A homosexual clergyman’s election as Episcopal bishop of New Hampshire was delayed yesterday as church officials investigated his links to a homosexual youth group and charges that he sexually harassed another man.

Episcopal leaders meeting in Minneapolis had been scheduled to vote to approve Canon V. Gene Robinson as the church’s first openly homosexual bishop until the 11th-hour accusation by a Vermont man, who said Mr. Robinson’s advances toward him at a church convention showed an “alarming weakness of character.”

That accusation became public the same day Episcopalians learned that Outright, a homosexual youth ministry founded by Mr. Robinson, included links to hard-core pornography on its Web site.

Mr. Robinson, 56, was elected bishop by New Hampshire Episcopalians on June 7, but his selection must be ratified by a majority of clergy, laity and bishops at this week’s Episcopal General Convention. Conservatives in the church have criticized the nomination of Mr. Robinson, a father of two who divorced his wife in 1987 and has had a homosexual lover for 13 years.

Among accomplishments, Mr. Robinson cites his role in founding the Concord, N.H., chapter of Outright, an organization whose mission — described at www.outright.org — is to “create safe, positive and affirming environments for young gay, lesbian, bisexual, trans, and questioning people ages 22 and under.”

As late as Sunday night, the Outright site included links to a pornographic site that features explicit photos of group sex, including close-ups of genitalia.

Other links available at the Outright site yesterday included a Web site describing “sexual intimacy for gay men with AIDS/HIV,” another link describing “the wonderful world of lesbianism” and another named “polyamory resources,” referring to the practice of one person having several mates.

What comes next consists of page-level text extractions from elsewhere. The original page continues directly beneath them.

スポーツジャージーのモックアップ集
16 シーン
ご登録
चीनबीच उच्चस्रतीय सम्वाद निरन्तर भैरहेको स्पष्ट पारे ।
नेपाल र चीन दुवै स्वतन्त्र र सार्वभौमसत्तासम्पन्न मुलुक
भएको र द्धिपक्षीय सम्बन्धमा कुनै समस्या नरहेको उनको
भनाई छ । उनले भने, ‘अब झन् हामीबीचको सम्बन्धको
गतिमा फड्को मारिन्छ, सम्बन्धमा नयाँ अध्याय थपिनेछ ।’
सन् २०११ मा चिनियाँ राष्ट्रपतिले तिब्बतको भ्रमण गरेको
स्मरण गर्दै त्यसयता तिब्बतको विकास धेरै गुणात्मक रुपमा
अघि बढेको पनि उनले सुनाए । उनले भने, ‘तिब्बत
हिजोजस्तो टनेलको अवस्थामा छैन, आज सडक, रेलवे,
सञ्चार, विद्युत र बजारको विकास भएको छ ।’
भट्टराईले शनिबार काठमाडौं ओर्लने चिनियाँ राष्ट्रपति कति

“This is youth ministry like you have never seen it,” cyber-journalist David Virtue observed.

The charges of sexual harassment against Mr. Robinson were made by David Lewis of Manchester, Vt. The Associated Press reported that Mr. Lewis told several Episcopal bishops that Mr. Robinson fondled him at a regional church gathering.

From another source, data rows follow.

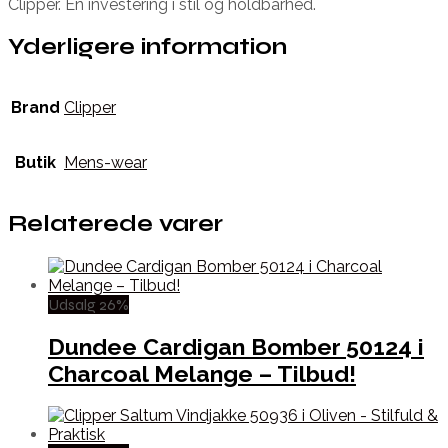
Clipper. En investering i stil og holdbarhed.
Yderligere information
Brand
Clipper
Butik
Mens-wear
Relaterede varer
Udsalg 26%
Dundee Cardigan Bomber 50124 i
Charcoal Melange – Tilbud!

“When I first encountered Gene at a Province 1 convocation a couple of years ago, he put his hands on me inappropriately every time I engaged him in conversation,” said an e-mail attributed to Mr. Lewis that was widely circulated yesterday at the Episcopal convention in Minneapolis.

“No gay man has ever behaved toward me this way,” the e-mail said. “If I were a straight woman reporting heterosexual harassment from a straight male priest, would you hesitate to take the matter seriously? Well, I am a straight man, reporting harassment from a gay man from another diocese.”

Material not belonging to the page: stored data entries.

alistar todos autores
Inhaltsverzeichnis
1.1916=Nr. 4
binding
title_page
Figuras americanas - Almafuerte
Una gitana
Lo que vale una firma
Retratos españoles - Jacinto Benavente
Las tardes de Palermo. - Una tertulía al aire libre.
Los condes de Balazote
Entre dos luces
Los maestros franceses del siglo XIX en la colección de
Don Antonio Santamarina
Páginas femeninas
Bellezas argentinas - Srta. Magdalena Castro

Reuters news agency reported that the note also said, “My personal experience with him is he does not maintain appropriate boundaries with men. I believe this is an alarming weakness of character that alone makes Gene unsuitable for the office of bishop.”

Attempts to reach Mr. Lewis by telephone yesterday were unsuccessful. A staff member of the Manchester Journal confirmed that Mr. Lewis is a contributor to that Vermont weekly.

Seth Bongartz, a lawyer in Manchester who told AP that he knows Mr. Lewis “fairly well,” said he is married with two children and apparently training to become an Episcopal priest.